Karl-Heinz Klopf

Marc Ries


Thoughts on the video Environments

The video Environments (1998) is a subtle document of a change of epoch. It uses two media, image and language, to convey information about something that is beyond these images and this speech, something that cannot even be demonstrated, experienced, using the medium of video, as it is based on a completely new status of productivity and community. However, the video is an eloquent witness, is the sensitive register of an immense transformation of our symbolic order, because it shows the one material, which is nearing its end in overtaxed exhaustion,  in telling, succinct tableaux—the CITY; and gives the other material—SPEECH—the chance to describe itself, hesitantly yet excitedly, in its handling of the innovation of the Internet. The fact that the act of speech, the act of communication on the Internet has advanced to become the new “queen of productive forces” (Virno), i.e. that activity without a resulting “work” is replacing old, product-oriented activity and forming a virtuosic space that makes many things (again) possible that the urban space of built cities fails to deliver: this is one of the explicative statements of Environments.

But let us take a closer look, let us consider the separate components. Karl-Heinz Klopf travels to 14 cities, he carries out interviews in these cities with 37 people who mostly come from the creative industry sector or university circles; but he also films trajectories through the city, car rides and configured views and perspectives in interiors. The interviews form the speech track of the film. Each speaker has pictures of the city in which he/she was interviewed assigned to them; the statements are only ever to be heard in fragments, which are scattered throughout the whole video. The names of the person and the city are faded in alternately. The second part of the project is a publication of the complete speech track of the video in the exact order of the fragments, supplemented by a few stills from the visual material. In using this approach, Klopf has adopted the format of television reports, but radically undermines it, bringing about a subtle revaluation of the material itself, of the empirical—the picture of cities, the sound of people speaking—and a form of montage that follows documentary continuity without assessment or analysis.

The first impression that the video conveys is a kind of phenomenological ambivalence. It is as if the respective speakers (who are “only” present through their speech, even though they are in concrete locations in the city, i.e. are still in old spaces) are invoking the very different space of the Web—though this cannot be seen—with this speech alone—and at the same time want to deprive the images of the physical city of their meaning. This impression is strangely reinforced by the very brief fade-ins of the speakers, which do occasionally occur: although the interviewees are shown as bodies and in a concrete space, the pictures make their potential sojourn in the non-materiality of the Web all the more tangible by rapidly disappearing again. This ambivalence may be a constitutive element in the experiencing of present-day reality.

I would like to trace the aesthetic ruse in the work of Karl-Heinz Klopf in three steps: by interrogating the interview as an aesthetic practice, the presentation of the virtuosity of Web communication as a video document, and the travel motifs of the artist.

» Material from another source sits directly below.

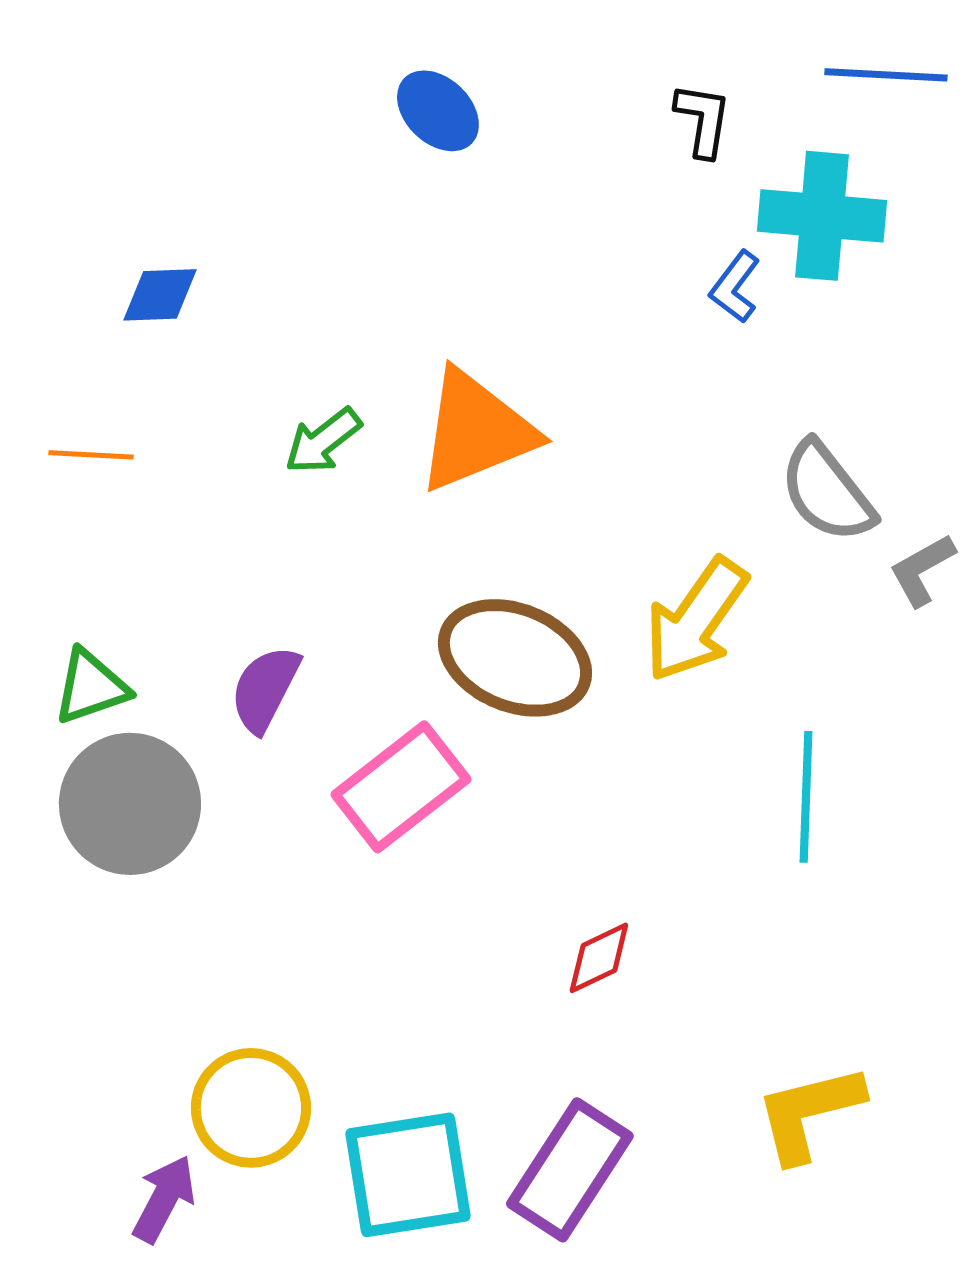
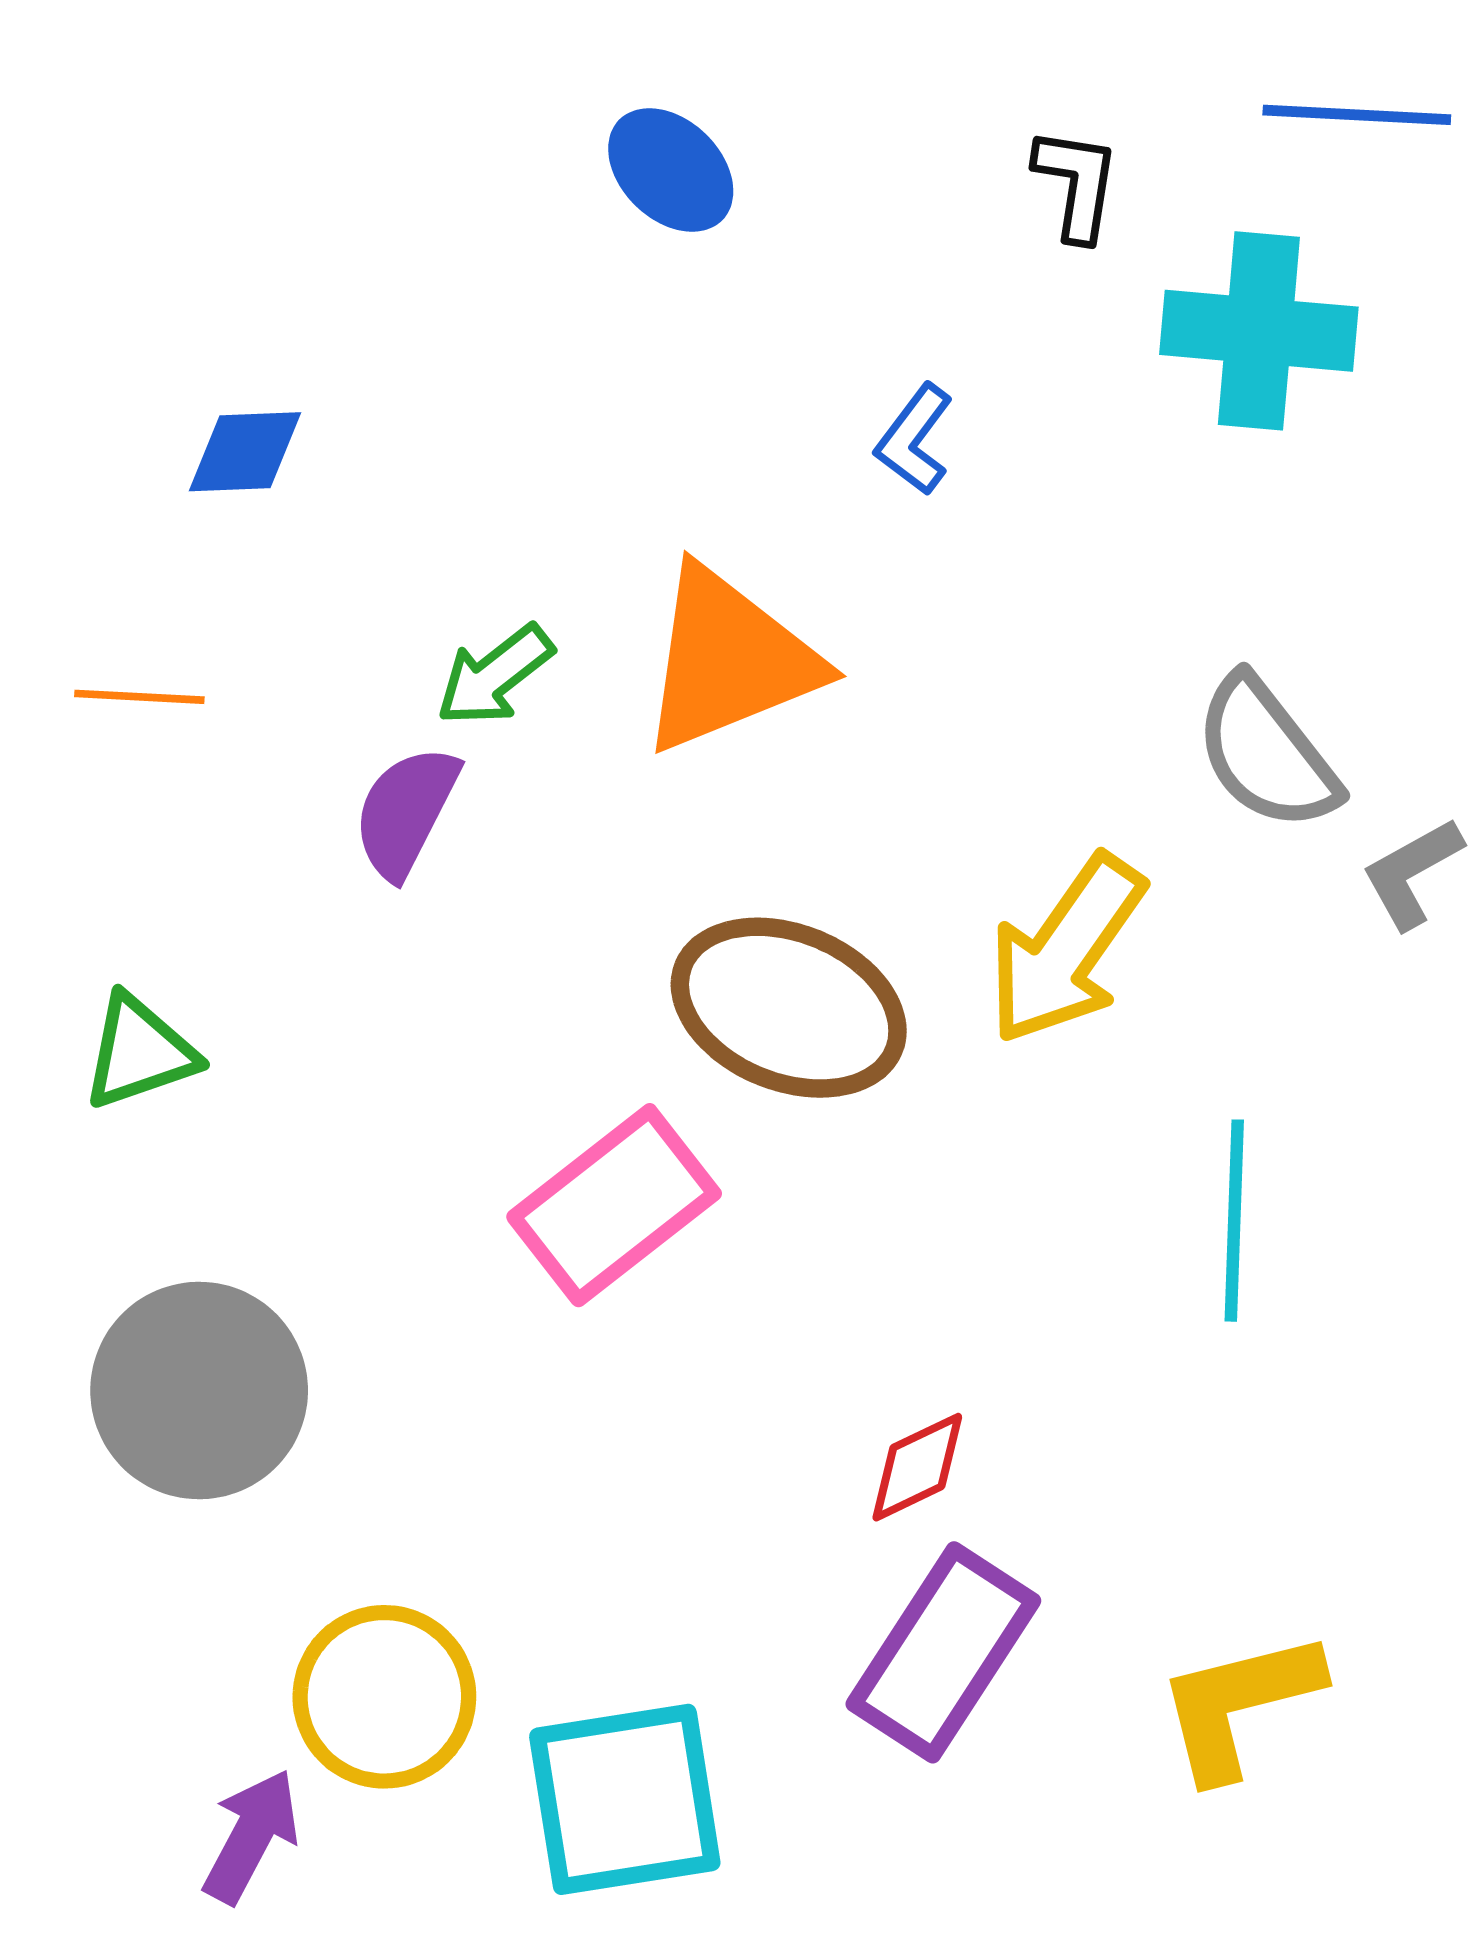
blue L-shape: (735, 287) -> (914, 440), moved
purple semicircle: (265, 689) -> (406, 812), moved
gray circle: (130, 804) -> (199, 1391), moved
purple rectangle: (570, 1170) -> (943, 1652), moved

The interview as an aesthetic practice

The interview, developed as a communication technique of the mass media, is used to question “special” people—experts, victims, representatives, stars...—for the purpose of gaining information, reporting, to provide the opportunity for self-promotion, self-positioning on the part of the interviewee, or, more generally, the opportunity of a “self-discursivation” of society: of finding a way to manage in a culture marked by a lack of orientation, a loss of tradition and ruptures of identity by means of endlessly speaking individuals, talking heads. Starting with video art, but– with the “Return of the Real”[1] as a point of departure—increasingly employed in various versions in recent years, the first thing that can be said is that, when art uses the interview as an aesthetic practice, it at first only adopts the technique as such and ‘merely’ produces a change in the structural conditions: 1. The institutional and production frameworks do not apply—the artist unites both in his/her authority to act. 2. People are chosen who are otherwise excluded from the discourses sanctioned by politics and the media. 3. The interview is not provided with any regulative commentary from outside, speech itself is left as the medium of the statement in its own right, speech is legitimised as speech. 4. The space of the reception is mostly not that configured by mass media, but the special “white cube” of the artistic sphere.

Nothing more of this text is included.